--- TASK ---
Go through the data and report each line that holds the string "them".

Page images and extracted text:
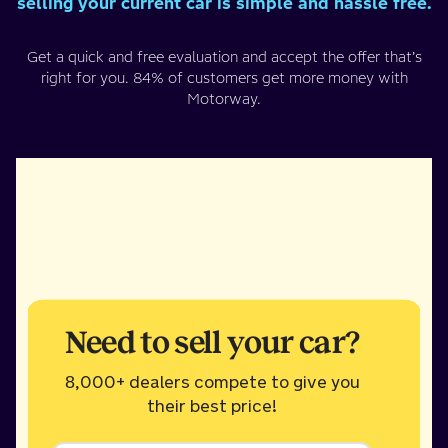
selling your current car is simple and hassle free.
Get a quick and free evaluation and accept the offer that’s
right for you. 84% of customers get more money with
Motorway.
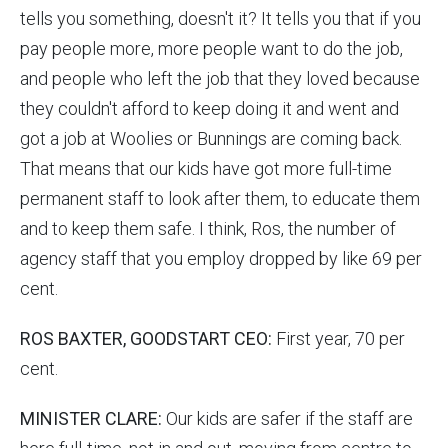
tells you something, doesn't it? It tells you that if you
pay people more, more people want to do the job,
and people who left the job that they loved because
they couldn't afford to keep doing it and went and
got a job at Woolies or Bunnings are coming back.
That means that our kids have got more full-time
permanent staff to look after them, to educate them
and to keep them safe. I think, Ros, the number of
agency staff that you employ dropped by like 69 per
cent.
ROS BAXTER, GOODSTART CEO:
First year, 70 per
cent.
MINISTER CLARE:
Our kids are safer if the staff are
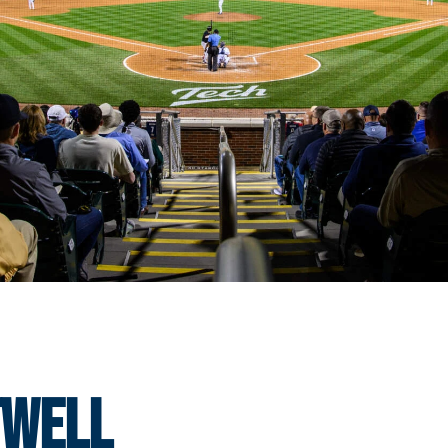
twell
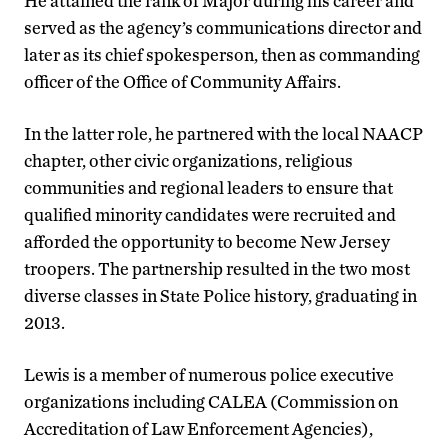
He attained the rank of Major during his career and
served as the agency’s communications director and
later as its chief spokesperson, then as commanding
officer of the Office of Community Affairs.
In the latter role, he partnered with the local NAACP
chapter, other civic organizations, religious
communities and regional leaders to ensure that
qualified minority candidates were recruited and
afforded the opportunity to become New Jersey
troopers. The partnership resulted in the two most
diverse classes in State Police history, graduating in
2013.
Lewis is a member of numerous police executive
organizations including CALEA (Commission on
Accreditation of Law Enforcement Agencies),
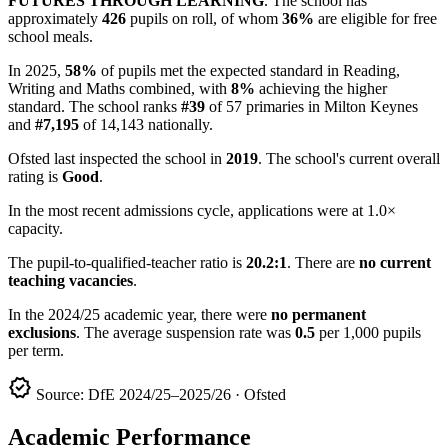
FUTURES THROUGH LEARNING
. The school has
approximately
426
pupils on roll, of whom
36%
are eligible for free
school meals.
In 2025,
58%
of pupils met the expected standard in Reading,
Writing and Maths combined, with
8%
achieving the higher
standard. The school ranks
#39
of 57 primaries in Milton Keynes
and
#7,195
of 14,143 nationally.
Ofsted last inspected the school in
2019
. The school's current overall
rating is
Good
.
In the most recent admissions cycle, applications were at 1.0×
capacity.
The pupil-to-qualified-teacher ratio is
20.2:1
. There are
no current
teaching vacancies
.
In the 2024/25 academic year, there were
no permanent
exclusions
. The average suspension rate was
0.5
per 1,000 pupils
per term.
verified
Source: DfE 2024/25–2025/26 · Ofsted
Academic Performance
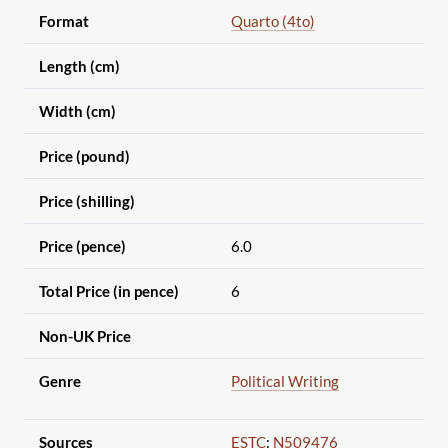
Format
Quarto (4to)
Length (cm)
Width (cm)
Price (pound)
Price (shilling)
Price (pence)
6.0
Total Price (in pence)
6
Non-UK Price
Genre
Political Writing
Sources
ESTC
:
N509476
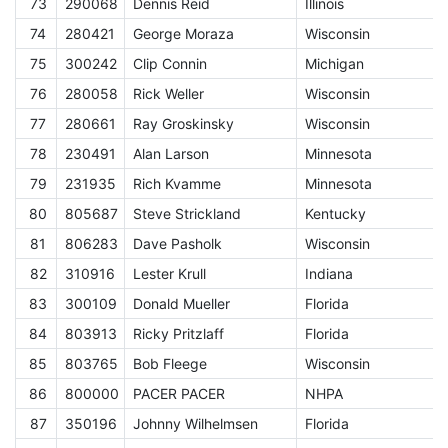
73
290068
Dennis Reid
Illinois
E
74
280421
George Moraza
Wisconsin
E
75
300242
Clip Connin
Michigan
E
76
280058
Rick Weller
Wisconsin
E
77
280661
Ray Groskinsky
Wisconsin
E
78
230491
Alan Larson
Minnesota
E
79
231935
Rich Kvamme
Minnesota
E
80
805687
Steve Strickland
Kentucky
E
81
806283
Dave Pasholk
Wisconsin
E
82
310916
Lester Krull
Indiana
E
83
300109
Donald Mueller
Florida
E
84
803913
Ricky Pritzlaff
Florida
E
85
803765
Bob Fleege
Wisconsin
E
86
800000
PACER PACER
NHPA
A
87
350196
Johnny Wilhelmsen
Florida
E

--- RESULT BELOW ---
permanent staff to look after them, to educate them
and to keep them safe. I think, Ros, the number of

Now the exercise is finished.